Penso isto cada vez que o chamo e não reage. Sei que me ouve, mas talvez não goste da minha voz, nem das dos outros. Reagia se o carrinho falasse. Marco uma consulta com alguém de referência. E o meu pequeno não deixa dúvidas. Tem uma perturbação do espectro do autismo, mas parece não ser grave. Pego no pequeno, no carrinho e no autismo e vamos todos para a nossa casa do silêncio. Não sei que fazer com nenhum deles, mas trouxe uma lista de instruções e de locais a procurar.
Recebo a data da consulta pedida há meses. Não sei se o levo. Não sei se aguentamos outra sala de espera com crianças diferentes que devem ser autistas. Passaram dois meses da primeira sentença. Parece que viemos a um recurso. Ainda nem agendei terapias porque esta pandemia trocou tantas agendas. E lá estamos de novo para ouvir sem avançar, como se o diagnóstico fosse meio caminho andado. Queria poder levar o pai que está longe, mas nem poderia entrar.

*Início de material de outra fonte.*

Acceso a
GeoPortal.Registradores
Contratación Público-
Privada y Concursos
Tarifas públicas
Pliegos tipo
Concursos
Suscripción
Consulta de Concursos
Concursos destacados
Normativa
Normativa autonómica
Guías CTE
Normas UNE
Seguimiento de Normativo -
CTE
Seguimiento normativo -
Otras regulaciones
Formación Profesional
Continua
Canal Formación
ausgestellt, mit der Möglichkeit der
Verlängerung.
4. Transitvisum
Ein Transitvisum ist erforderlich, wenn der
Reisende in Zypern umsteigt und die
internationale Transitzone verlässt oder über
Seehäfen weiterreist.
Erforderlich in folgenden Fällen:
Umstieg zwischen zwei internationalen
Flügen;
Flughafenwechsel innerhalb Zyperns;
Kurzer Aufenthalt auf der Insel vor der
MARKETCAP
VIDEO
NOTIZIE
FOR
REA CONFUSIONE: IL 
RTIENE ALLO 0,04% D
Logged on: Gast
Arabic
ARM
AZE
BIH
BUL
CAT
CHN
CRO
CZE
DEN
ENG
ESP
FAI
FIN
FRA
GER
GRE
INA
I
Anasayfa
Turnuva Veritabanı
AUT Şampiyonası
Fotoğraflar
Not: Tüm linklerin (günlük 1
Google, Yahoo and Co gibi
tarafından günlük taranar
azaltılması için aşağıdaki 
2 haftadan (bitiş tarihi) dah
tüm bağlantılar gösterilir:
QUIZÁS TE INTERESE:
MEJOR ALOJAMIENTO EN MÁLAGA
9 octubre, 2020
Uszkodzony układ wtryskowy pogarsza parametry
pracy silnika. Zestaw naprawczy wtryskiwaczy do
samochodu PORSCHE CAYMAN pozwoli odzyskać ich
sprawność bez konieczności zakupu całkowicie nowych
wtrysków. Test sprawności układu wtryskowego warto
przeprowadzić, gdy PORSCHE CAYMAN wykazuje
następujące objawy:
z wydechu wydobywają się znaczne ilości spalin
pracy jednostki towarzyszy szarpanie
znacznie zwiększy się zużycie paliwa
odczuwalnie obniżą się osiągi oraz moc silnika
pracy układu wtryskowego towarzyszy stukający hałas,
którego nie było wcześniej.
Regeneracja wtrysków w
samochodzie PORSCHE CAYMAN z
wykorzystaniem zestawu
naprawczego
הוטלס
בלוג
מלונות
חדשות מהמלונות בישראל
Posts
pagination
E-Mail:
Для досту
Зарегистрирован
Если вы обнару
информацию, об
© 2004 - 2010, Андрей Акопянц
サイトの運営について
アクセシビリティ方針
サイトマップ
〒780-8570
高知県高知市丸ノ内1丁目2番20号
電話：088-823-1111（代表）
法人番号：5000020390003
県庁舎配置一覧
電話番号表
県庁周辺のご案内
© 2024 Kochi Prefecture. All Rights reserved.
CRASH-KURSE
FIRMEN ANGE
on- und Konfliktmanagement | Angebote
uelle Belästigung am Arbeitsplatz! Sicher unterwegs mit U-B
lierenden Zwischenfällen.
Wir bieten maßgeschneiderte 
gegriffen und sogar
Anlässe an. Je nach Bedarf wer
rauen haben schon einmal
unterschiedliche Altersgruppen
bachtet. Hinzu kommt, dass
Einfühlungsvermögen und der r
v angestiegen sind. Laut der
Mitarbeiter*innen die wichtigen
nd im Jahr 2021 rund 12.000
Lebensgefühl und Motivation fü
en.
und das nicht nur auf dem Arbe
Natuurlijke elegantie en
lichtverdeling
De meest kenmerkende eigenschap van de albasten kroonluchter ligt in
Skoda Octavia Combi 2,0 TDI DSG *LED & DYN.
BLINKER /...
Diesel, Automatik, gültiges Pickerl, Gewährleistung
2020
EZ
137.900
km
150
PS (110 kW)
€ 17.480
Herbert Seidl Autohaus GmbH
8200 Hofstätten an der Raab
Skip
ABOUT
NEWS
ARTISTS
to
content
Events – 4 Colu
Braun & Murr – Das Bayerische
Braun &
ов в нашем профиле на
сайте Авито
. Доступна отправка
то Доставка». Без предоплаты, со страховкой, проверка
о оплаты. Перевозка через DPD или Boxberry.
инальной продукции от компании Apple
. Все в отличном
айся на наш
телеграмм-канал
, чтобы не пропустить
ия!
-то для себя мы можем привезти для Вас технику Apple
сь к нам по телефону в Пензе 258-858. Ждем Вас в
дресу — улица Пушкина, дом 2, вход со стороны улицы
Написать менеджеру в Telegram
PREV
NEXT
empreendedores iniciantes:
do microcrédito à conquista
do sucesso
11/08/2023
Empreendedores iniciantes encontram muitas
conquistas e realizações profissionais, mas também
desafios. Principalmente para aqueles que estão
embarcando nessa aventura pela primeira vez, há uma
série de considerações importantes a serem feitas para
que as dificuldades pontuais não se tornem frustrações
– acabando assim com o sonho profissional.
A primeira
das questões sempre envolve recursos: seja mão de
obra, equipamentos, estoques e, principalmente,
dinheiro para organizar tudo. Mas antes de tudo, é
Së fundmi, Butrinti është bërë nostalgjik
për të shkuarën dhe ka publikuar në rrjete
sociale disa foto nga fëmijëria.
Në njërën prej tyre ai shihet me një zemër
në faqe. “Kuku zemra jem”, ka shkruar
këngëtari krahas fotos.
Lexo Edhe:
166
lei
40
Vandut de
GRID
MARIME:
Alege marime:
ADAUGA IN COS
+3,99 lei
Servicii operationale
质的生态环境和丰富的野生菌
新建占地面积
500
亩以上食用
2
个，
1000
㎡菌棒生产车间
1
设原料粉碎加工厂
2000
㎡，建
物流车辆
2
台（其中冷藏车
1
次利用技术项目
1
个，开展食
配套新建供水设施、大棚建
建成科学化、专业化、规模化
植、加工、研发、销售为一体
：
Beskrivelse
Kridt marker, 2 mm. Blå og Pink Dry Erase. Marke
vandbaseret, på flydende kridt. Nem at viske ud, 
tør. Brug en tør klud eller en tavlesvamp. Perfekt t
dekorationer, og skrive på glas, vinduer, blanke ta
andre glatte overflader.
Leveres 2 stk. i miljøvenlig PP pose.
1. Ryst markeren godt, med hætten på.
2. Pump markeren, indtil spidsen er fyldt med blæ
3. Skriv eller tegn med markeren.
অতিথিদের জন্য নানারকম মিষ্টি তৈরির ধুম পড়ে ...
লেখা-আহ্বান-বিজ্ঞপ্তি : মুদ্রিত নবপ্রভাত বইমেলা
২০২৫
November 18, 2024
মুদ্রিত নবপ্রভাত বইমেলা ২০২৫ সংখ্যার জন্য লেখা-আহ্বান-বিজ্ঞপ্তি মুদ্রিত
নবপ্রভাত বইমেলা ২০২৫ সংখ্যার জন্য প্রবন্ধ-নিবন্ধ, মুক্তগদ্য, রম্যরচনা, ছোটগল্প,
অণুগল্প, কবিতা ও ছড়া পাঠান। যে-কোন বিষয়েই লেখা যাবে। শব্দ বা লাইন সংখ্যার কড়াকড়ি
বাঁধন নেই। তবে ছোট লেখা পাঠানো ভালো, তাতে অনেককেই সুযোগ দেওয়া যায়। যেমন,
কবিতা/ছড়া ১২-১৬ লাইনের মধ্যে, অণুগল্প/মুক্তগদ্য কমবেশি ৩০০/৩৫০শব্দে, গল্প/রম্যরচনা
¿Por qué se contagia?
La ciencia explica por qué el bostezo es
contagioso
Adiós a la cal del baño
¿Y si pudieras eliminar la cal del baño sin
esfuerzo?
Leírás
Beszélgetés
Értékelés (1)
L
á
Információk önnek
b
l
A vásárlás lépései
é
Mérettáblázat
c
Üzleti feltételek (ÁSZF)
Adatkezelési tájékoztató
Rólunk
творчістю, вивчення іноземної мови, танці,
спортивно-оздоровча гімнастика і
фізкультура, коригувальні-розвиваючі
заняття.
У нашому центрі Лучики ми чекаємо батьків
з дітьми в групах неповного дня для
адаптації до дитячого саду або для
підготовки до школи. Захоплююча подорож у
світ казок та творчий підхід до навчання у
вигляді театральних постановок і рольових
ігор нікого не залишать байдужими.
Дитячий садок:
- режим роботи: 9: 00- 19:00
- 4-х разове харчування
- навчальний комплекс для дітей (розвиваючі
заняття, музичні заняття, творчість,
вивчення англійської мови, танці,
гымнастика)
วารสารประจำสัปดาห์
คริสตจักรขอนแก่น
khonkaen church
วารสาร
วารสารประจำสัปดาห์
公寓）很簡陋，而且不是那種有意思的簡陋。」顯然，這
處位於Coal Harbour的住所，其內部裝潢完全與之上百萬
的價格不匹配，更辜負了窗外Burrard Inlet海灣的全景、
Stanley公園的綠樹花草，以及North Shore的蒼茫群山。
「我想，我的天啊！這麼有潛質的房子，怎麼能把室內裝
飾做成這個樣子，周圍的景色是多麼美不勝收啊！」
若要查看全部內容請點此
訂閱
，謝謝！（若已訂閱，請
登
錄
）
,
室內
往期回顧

O meu pequeno entrou como sempre, de olhar perdido, e saiu como nunca, de olhar zangado. O médico teve mais dúvidas, porque nem tudo batia certo. Sim, podia ser autismo, mas podia ser muita coisa. Não fala e não percebe, mas olhou duas vezes com brilho nos olhos. E olhou para mim quando se sentiu inseguro. Pediu-me ajuda com o olhar. E durante uma hora vi o meu pequeno vestir tantos disfarces. E o médico disse:
“Não sei o diagnóstico. Só lhe posso mostrar a lista dos problemas que vejo. Também não sei se hoje importa o diagnóstico. Preocupa-me o que não faz e o que pode fazer. E é urgente um plano feito à medida… como uma roupa, entende, feita à medida…”.